In the royal family, titles are more complicated than almost anything else. Although they're given based on strict rules, the titles given to various members of the family may be harder to track if you don't follow them closely. Following news of Queen Elizabeth II's death at the age of 96, it was announced that Prince Charles would become king, and his wife Camila would be named queen consort.
Why was Prince Philip's title not king consort?
Following the announcement that Camila would be named queen consort, many wondered why Prince Philip only had the title of prince even though he was married to the queen. In the British royal family, a consort refers to the spouse of a king or queen. If you are a woman married to the king, your title is queen consort. If you're a man married to the queen, though, your title is prince consort, not king consort.

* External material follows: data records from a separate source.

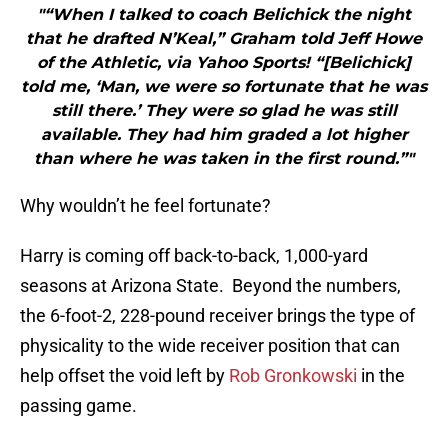
"“When I talked to coach Belichick the night
that he drafted N’Keal,” Graham told Jeff Howe
of the Athletic, via Yahoo Sports! “[Belichick]
told me, ‘Man, we were so fortunate that he was
still there.’ They were so glad he was still
available. They had him graded a lot higher
than where he was taken in the first round.”"
Why wouldn’t he feel fortunate?
Harry is coming off back-to-back, 1,000-yard
seasons at Arizona State. Beyond the numbers,
the 6-foot-2, 228-pound receiver brings the type of
physicality to the wide receiver position that can
help offset the void left by
Rob Gronkowski
in the
passing game.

The reasons for this are steeped in history and likely have a lot to do with systems of sexism and misogyny. The king is perceived as ruling above the queen, so it doesn't make sense for a man married to the queen to be given the title of king, as he is in fact of a lower rank than she is. Ultimately, though, the reason Prince Philip wasn't given the title of king consort is simply because that's not how they do things in the U.K.
Prince Philip also had additional titles.
In addition to being named prince consort, a title he did not receive until four years after his wife's coronation, Prince Philip also earned a number of additional titles when he first married Queen Elizabeth in 1947. Those titles included Duke of Edinburgh, Earl of Merioneth, and Baron Greenwich. Philip was born as a prince of Greece and Denmark, but his family left their native Greece after political turmoil erupted in the country.
Philip abandoned the titles he was born with so that he could marry Elizabeth, and prior to his death in 2021, he was by Elizabeth's side for more than 70 years as she assumed the monarchy and ruled for seven decades. Philip was not the first male consort to a ruling British queen, though. There have been four others over the long history of the British monarchy.
The others were: King Philip II of Spain, who was married to Mary I; William III, who was husband and co-sovereign to Mary II; Prince George of Denmark, who was married to Queen Anne; and Prince Albert, who became prince consort to Queen Victoria in 1857.
Now that Queen Elizabeth II has died, Charles, her eldest son with Philip, is set to take the throne with Camila, his second wife, ruling as queen consort. The British royal family has been the subject of plenty of gossip and drama in recent years, but its future is now more uncertain than it has been in decades as Britons reckon with the colonialist legacy that the monarchy has left in its wake.